FOOD AND WATER
45. EATING BLAH MEALS
Plain noodles do not a dinner make. Break out of your rut by adding tasty items like dried fruits and veggies; precooked packets of chicken or fish; cheese (hard ones last a week); nuts; tomato paste tubes; and packets of spices (Italian, Mexican, Asian). Here are three ideas (more at backpacker.com/recipecenter):
>> Asian-flavor ramen, plus peanuts
and two tablespoons peanut butter
>> Wild rice, chicken, craisins
>> Instant potatoes, cheddar, tuna
46. WASTING FUEL
Up efficiency with liquid-fuel stoves by using an aluminum windscreen. Don’t put screens around canisters (they can explode), but cook in a sheltered spot
47. PACKING TOO MUCH FOOD
Aim for 2.5 lbs./person/day and 4,000 calories.
48. RUNNING THE TANK DRY
Carry at least three liters of water on any hike over five miles, or during hot or humid conditions. Also, don’t assume you’ll find water along the trail. Check with maps, guidebooks, and rangers to locate reliable sources.
49. FOILED WATER FILTERS
>> Not backflushing When your filter slows down or
gets harder to use, reverse the flow valves and pump several
times to clear out grime. (Follow your pump’s instructions.)

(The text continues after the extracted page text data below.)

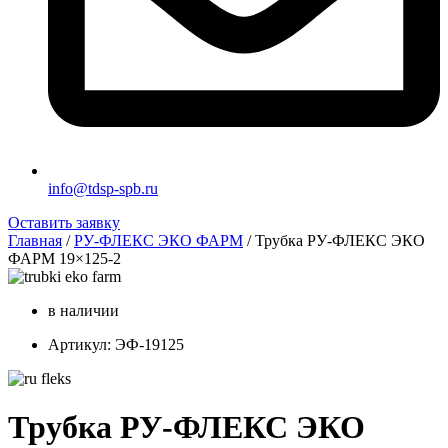
info@tdsp-spb.ru
Оставить заявку
Главная
/
РУ-ФЛЕКС ЭКО ФАРМ
/ Трубка РУ-ФЛЕКС ЭКО
ФАРМ 19×125-2
в наличии
Артикул: ЭФ-19125
Трубка РУ-ФЛЕКС ЭКО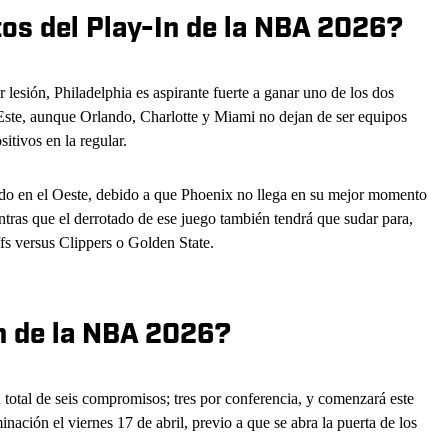
tos del Play-In de la NBA 2026?
r lesión, Philadelphia es aspirante fuerte a ganar uno de los dos
 Este, aunque Orlando, Charlotte y Miami no dejan de ser equipos
itivos en la regular.
ado en el Oeste, debido a que Phoenix no llega en su mejor momento
entras que el derrotado de ese juego también tendrá que sudar para,
ffs versus Clippers o Golden State.
In de la NBA 2026?
total de seis compromisos; tres por conferencia, y comenzará este
nación el viernes 17 de abril, previo a que se abra la puerta de los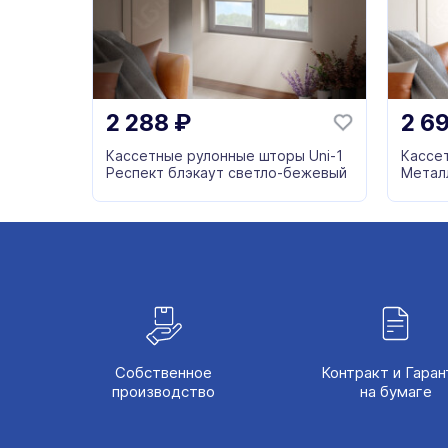
2 288
₽
2 6
Кассетные рулонные шторы Uni-1
Кассе
Респект блэкаут светло-бежевый
Метал
Собственное
Контракт и Гаран
производство
на бумаге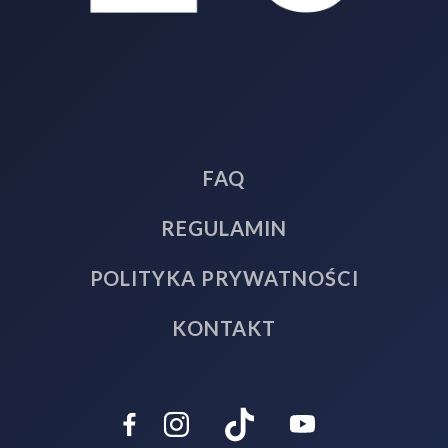
FAQ
REGULAMIN
POLITYKA PRYWATNOŚCI
KONTAKT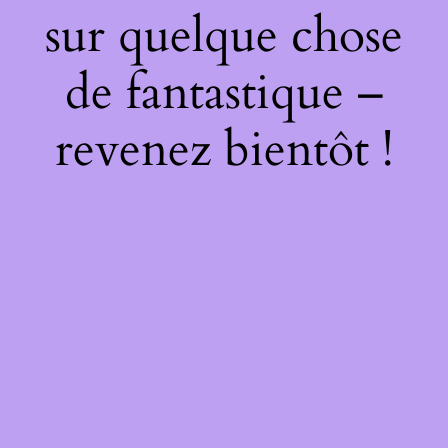
sur quelque chose
de fantastique –
revenez bientôt !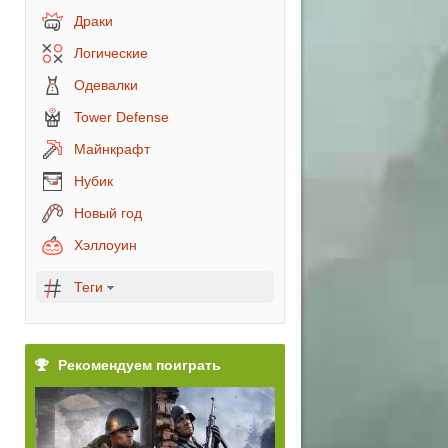
Драки
Логические
Одевалки
Tower Defense
Майнкрафт
est
Нубик
Новый год
Хэллоуин
Теги
Рекомендуем поиграть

>> Pumping silty water This will clog your purifier. Use a prefilter,
or wrap a coffee filter around the pump’s nozzle, or
let dirt settle in a pot before pumping.
>> Collecting H20 at trail crossings Move several yards upstream
to reduce contamination from passing hikers.
50. USING A KNIFE AS A LEVER
Snap! goes the tip.
51 NOT BRINGING ENOUGH FUEL
Figure about 2.5 oz. per person per day in summer, and 7.5 oz. in winter
52. HYDRATION BLUNDERS
>> Letting water freeze On subzero nights stow bottles in sleeping bag.
>> Not replacing electrolytes Low levels of sodium (lost in sweat) can cause sometimes-fatal hyponatremia. Consume salty foods or sport drinks.
>> Getting dehydrated An active person loses two liters per hour in very hot weather, and about half a liter in temperate conditions. Drink enough that your pee is nearly clear.
>> Failing to toast at trip’s end Our staff
splits between scotch (ultralight) and a trailhead cooler (ultrarefreshing).